4

The New SAT I and Recentering

In the first part of this chapter, I will describe in detail how the SAT I has changed and what the effects of “recentering” are in both layman's and more technical terms. In the second part of the chapter, I will explain what effects these changes have had on highly selective admissions. Anyone over the age of eighteen should read this section carefully, because the SAT I that you took has undergone dramatic changes. Therefore, it is impossible to compare old scores with new scores.
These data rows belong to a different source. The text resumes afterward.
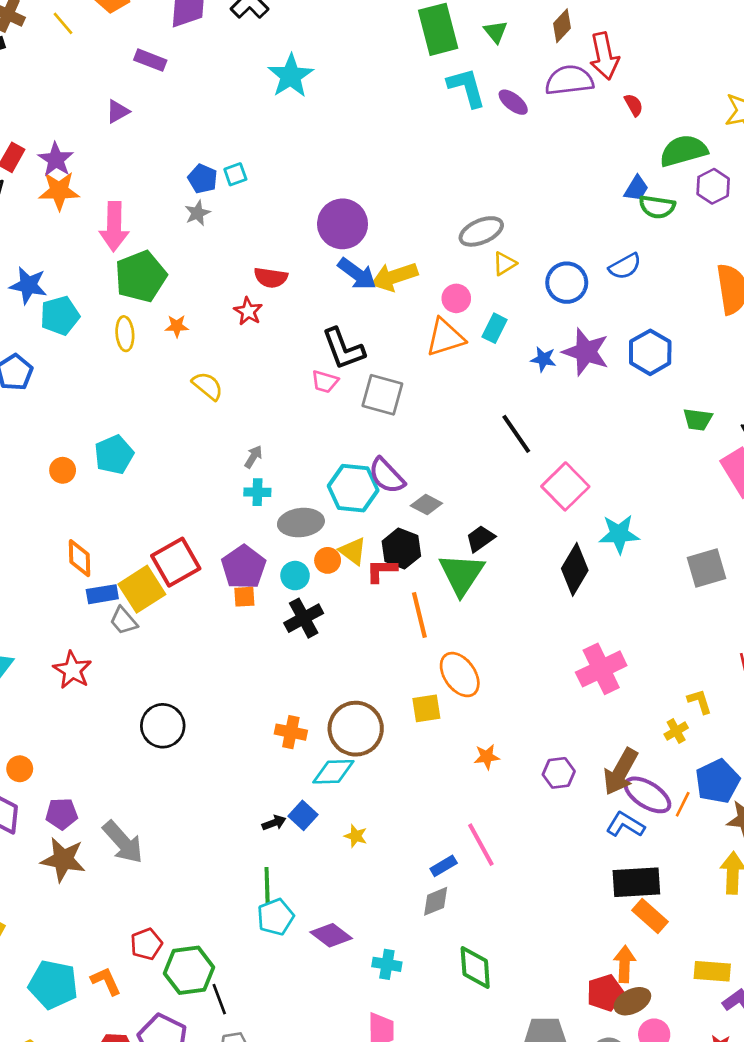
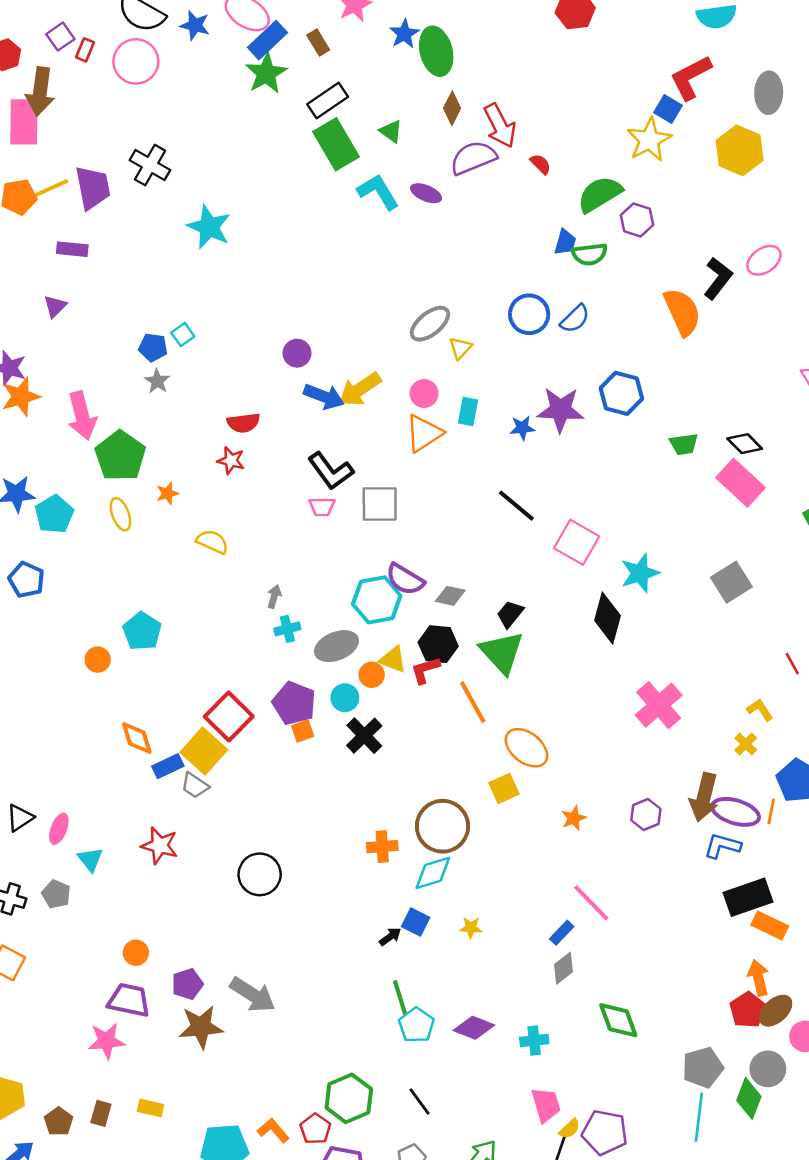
purple circle: (343, 224) -> (297, 353), size x0.6
blue circle: (567, 283) -> (529, 314), moved
red pentagon: (146, 944) -> (315, 1129), moved
black line: (219, 999) -> (420, 1101), moved

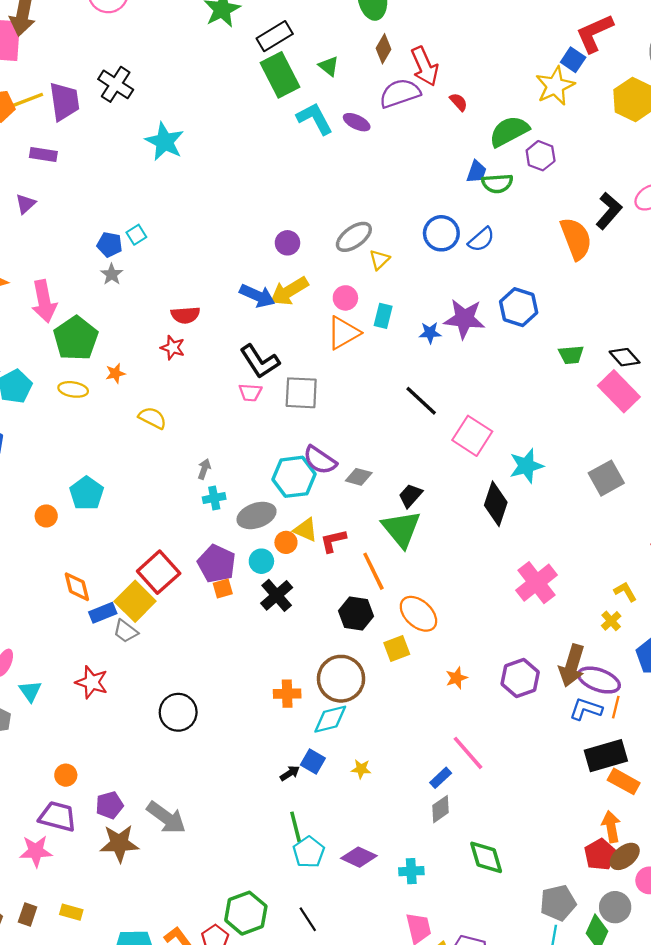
purple circle: (297, 353) -> (287, 243), moved
yellow ellipse: (120, 514) -> (73, 389), turned -64
black hexagon: (438, 644) -> (356, 614), moved
orange line: (771, 811) -> (616, 707), moved
purple hexagon: (646, 814) -> (520, 678), size x1.4

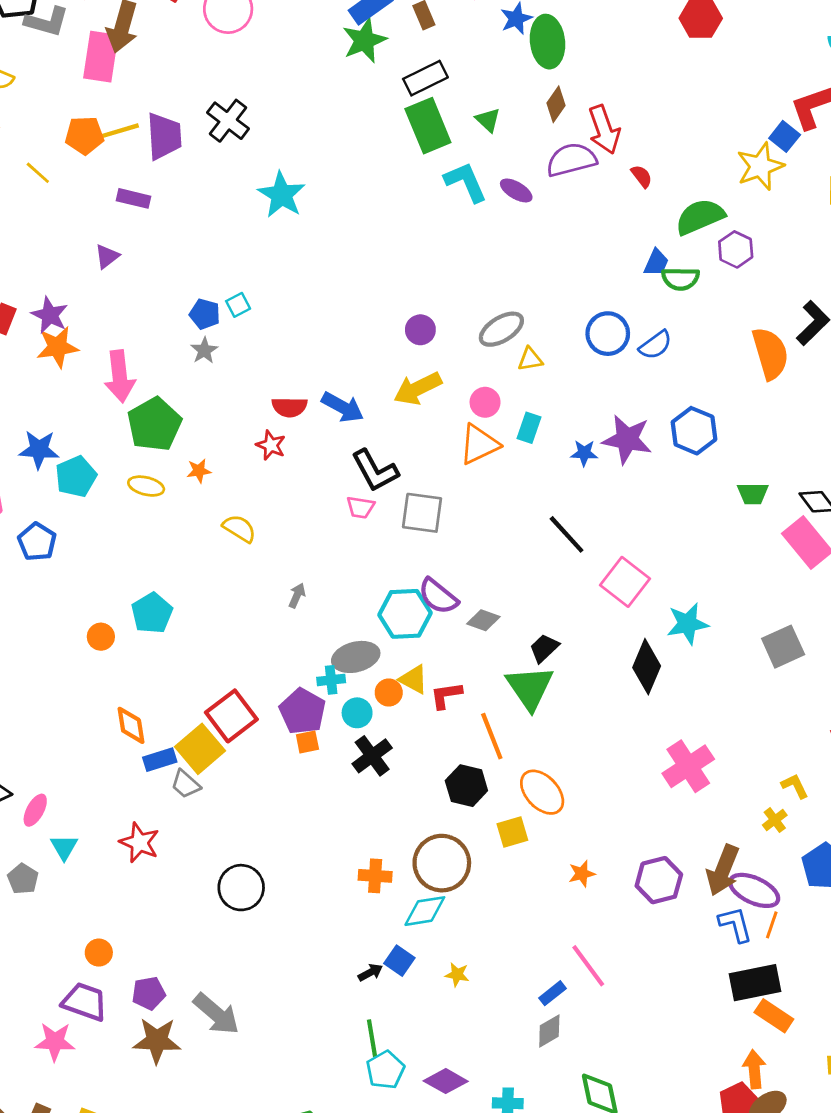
yellow triangle: (379, 260) -> (530, 359), turned 30
blue arrow: (257, 296) -> (343, 407), moved
cyan cross: (214, 498) -> (331, 680), moved
blue L-shape: (586, 709) -> (735, 924), turned 52

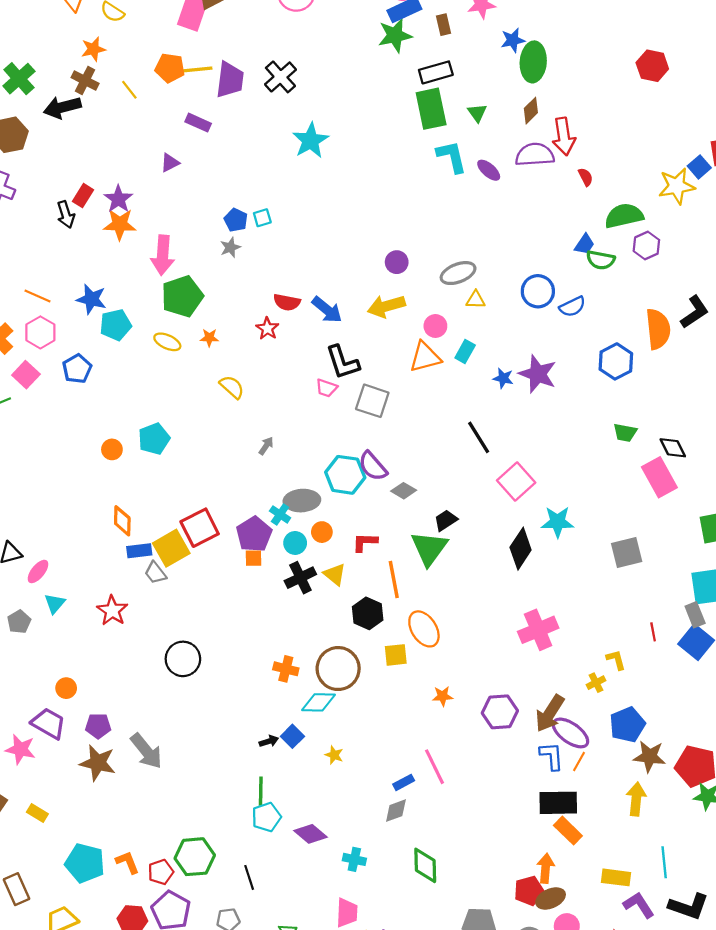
blue hexagon: (694, 431) -> (616, 361), moved
yellow triangle: (414, 679) -> (335, 574), moved
cyan cross: (331, 680) -> (280, 514), turned 30

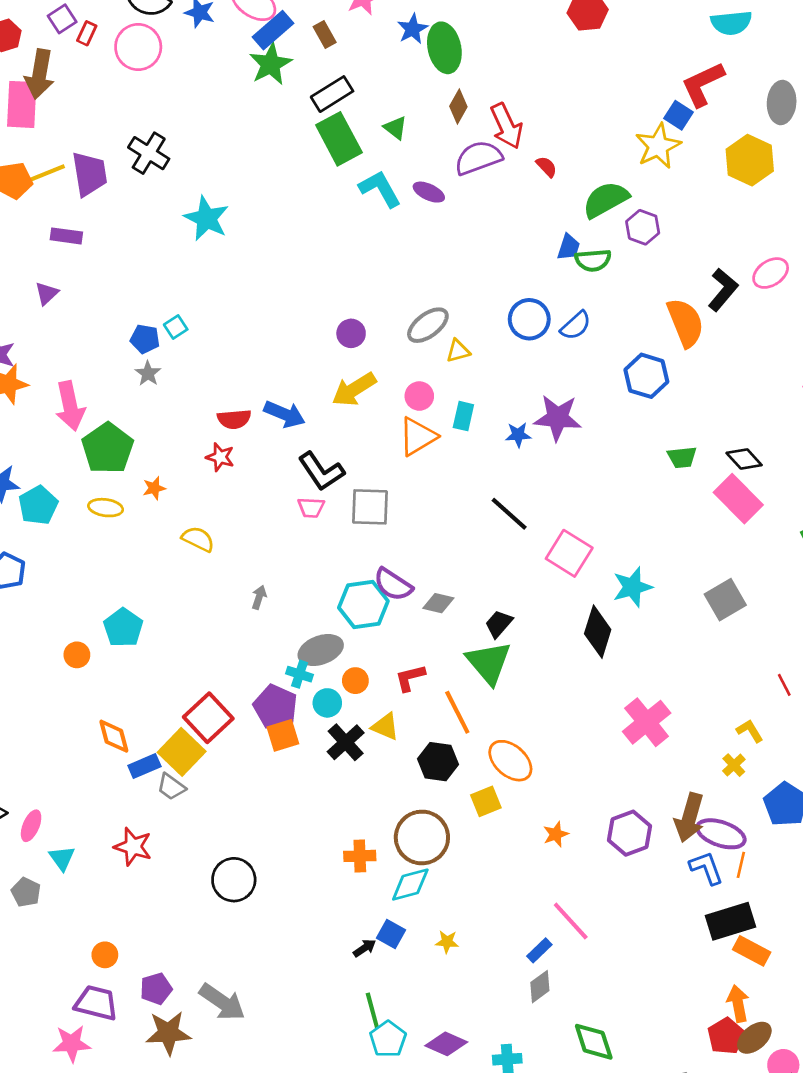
orange square: (253, 558) -> (283, 735), size x1.4

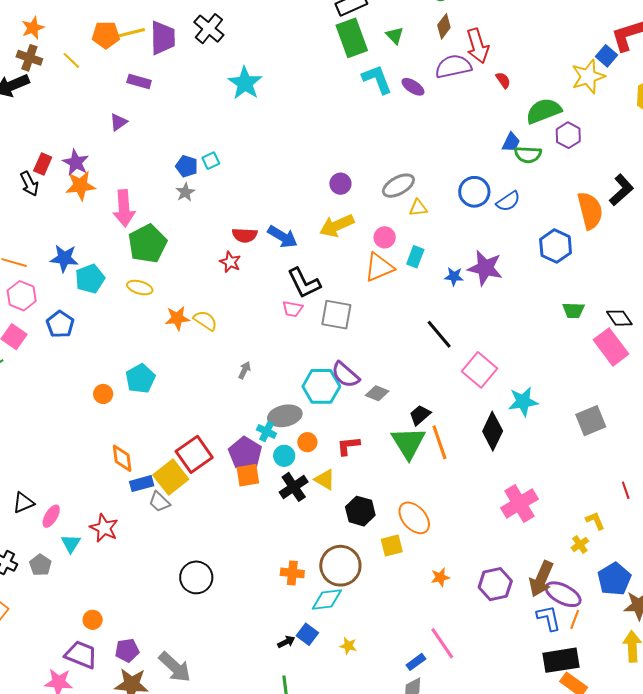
orange star: (154, 488) -> (177, 318), moved, size x1.4
orange line: (457, 712) -> (439, 442), moved
red star: (133, 847) -> (104, 528), moved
When the SAT was first developed, the median score was set at 500 for both the math and the verbal. Keep in mind that the median represents the midpoint score, so if half the class scored over 50 on a test and half scored under 50, the median score would be 50. Thus, in 1950, if you got a 560 on the verbal and a 480 on the math, you were above the national median in verbal and below it in math. In other words, it was fair to say you were stronger in the verbal area. However, in the last forty years or so, the number and composition of people taking the SAT has increased dramatically and the median has changed, so that now both verbal and math have different median scores, neither of which is a 500. In 1995, the median verbal score was 428, while the median math score was 482. Thus, in 1995, if a student scored 540V and 540M, he was not equal in these two areas—in fact, that student was stronger in verbal, since the verbal median was actually lower than the math median.

Why did the median score change from the original 500V, 500M scale? The simple answer is that the population of test takers changed dramatically in both number and composition. In 1941, ten thousand students from private secondary high schools took the SAT, averaging 500V, 500M. The incredible thing is that from 1942 until 1995, all SAT takers were compared with this class of 1941, even though by 1995 more than 2 million people took the SAT, a third of whom were minority students. Needless to say, these 2 million students made up a much more diverse group of test takers than the 1941 group.
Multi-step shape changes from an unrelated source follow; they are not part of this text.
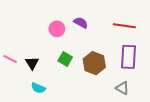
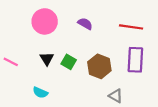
pink circle: (57, 29) -> (45, 21), moved, size x1.5
black triangle: (32, 63) -> (47, 59), moved
gray triangle: (122, 88) -> (116, 96), moved

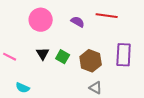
red line: (131, 27) -> (107, 16), moved
cyan semicircle: (40, 93) -> (23, 88), moved
gray triangle: (116, 96) -> (96, 88), moved

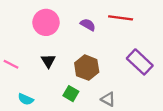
purple rectangle: (124, 55) -> (140, 62), turned -50
green square: (63, 57) -> (71, 94), moved
brown hexagon: (91, 61) -> (87, 68), moved

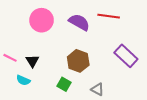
purple semicircle: (88, 25) -> (79, 22), size x1.5
black triangle: (48, 61) -> (32, 61), moved
cyan semicircle: (26, 99) -> (23, 80), moved

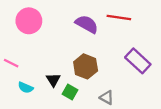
pink circle: (42, 20) -> (29, 21), moved
black triangle: (32, 61) -> (53, 80), moved

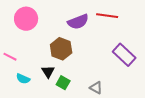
purple semicircle: (87, 24) -> (78, 22), turned 130
brown hexagon: (86, 66) -> (61, 49), moved

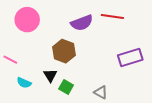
purple rectangle: (124, 55) -> (130, 57), turned -60

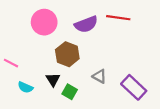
pink circle: (27, 20) -> (44, 22), moved
purple rectangle: (130, 57) -> (134, 87), moved, turned 60
gray triangle: (101, 92) -> (99, 76), moved

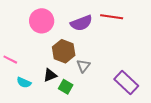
gray triangle: (99, 76) -> (83, 66), moved, turned 40
black triangle: (53, 80) -> (50, 75), turned 40

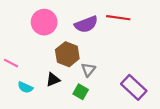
green square: (66, 87) -> (81, 92), moved

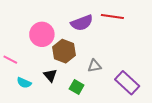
pink circle: (44, 22) -> (42, 34), moved
gray triangle: (88, 70) -> (94, 66), moved, turned 40
black triangle: (53, 80) -> (50, 75), turned -48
Another side effect of not adjusting the test scale was that there was not an even bell-curve distribution over the score range 200 to 800. The curve peaked and then glided down toward 800, but not all scores were represented. If you had a perfect score on the verbal section, you would get an 800, but then one or two wrong answers and you'd be down to 760, then 720, and so on—with no one getting 790, 780, or 770. It was nearly impossible to get over a 700, since you had to make very few mistakes, and each mistake would take you down by a much larger margin in this high range than it would if you were going from a 500 to a 490. In other words, a raw-score (your raw score is equivalent to the total number of the questions you answered correctly minus one-quarter of all the questions you answered incorrectly) difference of one point might cause a thirty-point drop on the high end of the scale, whereas in a lower range, it might not cause any difference in the final reported score. Thus, on the old scale, only .1 percent of all test takers scored between 750 and 800 on the verbal section. In order to get a perfect 800, you had to answer every question correctly. Only .9 percent scored between 700 and 750 on the old verbal, so in total, a paltry 1 percent of all test takers scored over 700 on the verbal, whereas a whopping 75 percent of test takers scored below 500. In the math section, only 4.2 percent of the population scored over 700.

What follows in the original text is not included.